Alors que de nombreux passionnés de rallye soulignent la domination de certains monstres du Groupe B pour définir l’époque, l’Austin Rover Metro 6R4 présente un autre type de grandeur. Ce n’est peut-être pas la machine la plus performante sur le gravier, mais elle reste l’une des voitures les plus distinctives et mécaniquement fascinantes jamais construites.
Le défi du brief
Le développement de la 6R4 est né d’une exigence marketing spécifique : le véhicule de course du Groupe B devait être basé sur l’humble Austin Metro. Cela a créé un paradoxe technique immédiat.

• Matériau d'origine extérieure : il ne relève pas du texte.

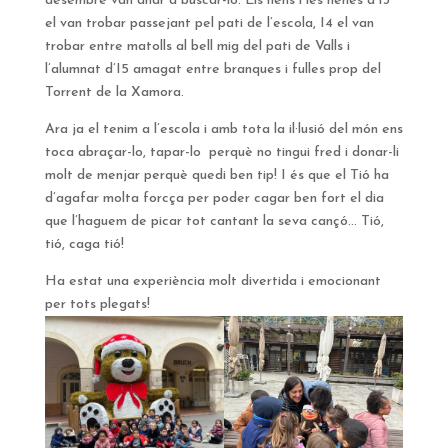
desembre van anar a buscar-lo. Els nens i les nenes d’I3
el van trobar passejant pel pati de l’escola, I4 el van
trobar entre matolls al bell mig del pati de Valls i
l’alumnat d’I5 amagat entre branques i fulles prop del
Torrent de la Xamora.
Ara ja el tenim a l’escola i amb tota la il·lusió del món ens
toca abraçar-lo, tapar-lo perquè no tingui fred i donar-li
molt de menjar perquè quedi ben tip! I és que el Tió ha
d’agafar molta forcça per poder cagar ben fort el dia
que l’haguem de picar tot cantant la seva cançó… Tió,
tió, caga tió!
Ha estat una experiència molt divertida i emocionant
per tots plegats!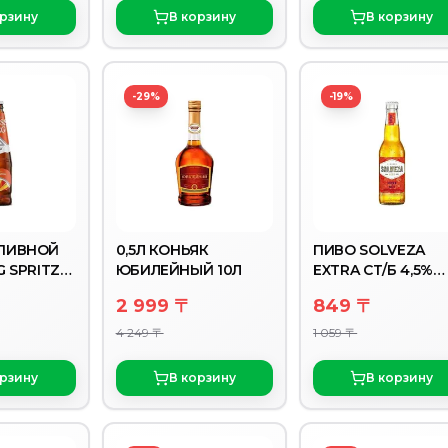
орзину
В корзину
В корзину
-29%
-19%
ПИВНОЙ
0,5Л КОНЬЯК
ПИВО SOLVEZA
G SPRITZ
ЮБИЛЕЙНЫЙ 10Л
EXTRA СТ/Б 4,5%
А 4%
0,33Л
2 999 〒
849 〒
4 249 〒
1 059 〒
орзину
В корзину
В корзину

Les dimensions compactes du Metro offrent un avantage significatif en termes d’agilité et d’empattement court, ce qui est crucial pour les épreuves techniques de rallye. Cependant, ce même faible encombrement rendait incroyablement difficile l’élaboration d’une transmission haute performance. Pour rivaliser avec les géants de l’époque, les ingénieurs ont dû trouver un moyen de concentrer une puissance massive dans un minuscule châssis sans ruiner son équilibre.
Défier la tendance Turbo
Au milieu des années 1980, le monde du rallye était obsédé par le turbocompresseur. Des concurrents comme Audi, Lancia et Mitsubishi exploitaient tous la technologie turbo pour atteindre des puissances massives. Cela aurait été la voie logique et « raisonnable » à suivre pour Austin Rover Motorsport : prendre un petit moteur, ajouter un gros turbo et intégrer un système à quatre roues motrices.

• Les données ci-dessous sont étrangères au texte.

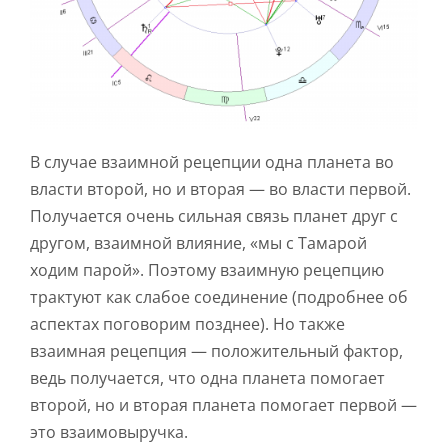
В случае взаимной рецепции одна планета во
власти второй, но и вторая — во власти первой.
Получается очень сильная связь планет друг с
другом, взаимной влияние, «мы с Тамарой
ходим парой». Поэтому взаимную рецепцию
трактуют как слабое соединение (подробнее об
аспектах поговорим позднее). Но также
взаимная рецепция — положительный фактор,
ведь получается, что одна планета помогает
второй, но и вторая планета помогает первой —
это взаимовыручка.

Au lieu de cela, les ingénieurs ont adopté une approche radicale et à contre-courant. Plutôt que de lutter contre les limites d’un petit moteur turbocompressé, ils ont décidé de construire quelque chose de complètement différent.
Le chef-d’œuvre du V6
En faisant appel à l’ancien maestro de Cosworth David Wood, l’équipe a développé un tout nouveau moteur V6 atmosphérique. Cette décision a été motivée par deux principales préoccupations d’ingénierie :
- Réponse de l’accélérateur : Dans le feu de l’action d’une étape de rallye, le retard causé par l’attente qu’un turbo « s’accélère » (turbo lag) pourrait faire la différence entre une victoire et une chute. Un moteur atmosphérique offrait une puissance instantanée et prévisible.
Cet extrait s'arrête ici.